▸ **Exercise directions**
Search the entries below for the string "Captain" and copy the lines that hold it.

(Data records)
========================
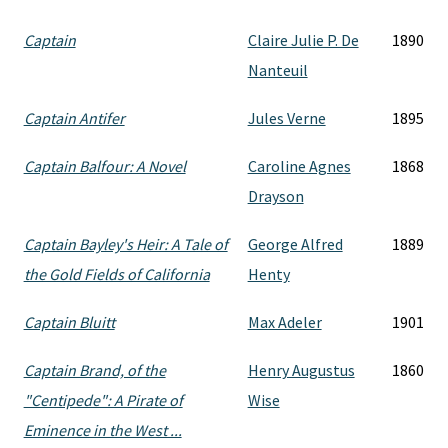
Captain
Claire Julie P. De
1890
Nanteuil
Captain Antifer
Jules Verne
1895
Captain Balfour: A Novel
Caroline Agnes
1868
Drayson
Captain Bayley's Heir: A Tale of
George Alfred
1889
the Gold Fields of California
Henty
Captain Bluitt
Max Adeler
1901
Captain Brand, of the
Henry Augustus
1860
"Centipede": A Pirate of
Wise
Eminence in the West ...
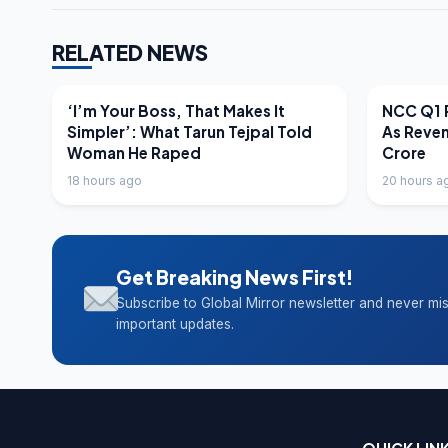
RELATED NEWS
LATEST NEWS
LATEST N
‘I’m Your Boss, That Makes It
NCC Q1 R
Simpler’: What Tarun Tejpal Told
As Reve
Woman He Raped
Crore
18 hours ago
20 hours a
Get Breaking News First!
Subscribe to Global Mirror newsletter and never mi
important updates.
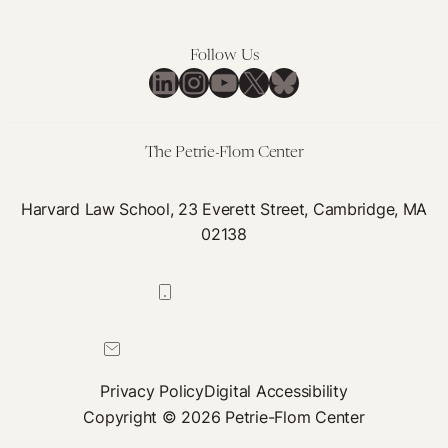
Follow Us
LinkedIn
Instagram
YouTube
X
Bluesky
The Petrie-Flom Center
Harvard Law School, 23 Everett Street, Cambridge, MA
02138
617-384-0044
petrie-flom@law.harvard.edu
Privacy Policy
Digital Accessibility
Copyright © 2026 Petrie-Flom Center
========================
▸ **Response for this exercise**
Captain
Captain Antifer
Captain Balfour: A Novel
Captain Bayley's Heir: A Tale of
Captain Bluitt
Captain Brand, of the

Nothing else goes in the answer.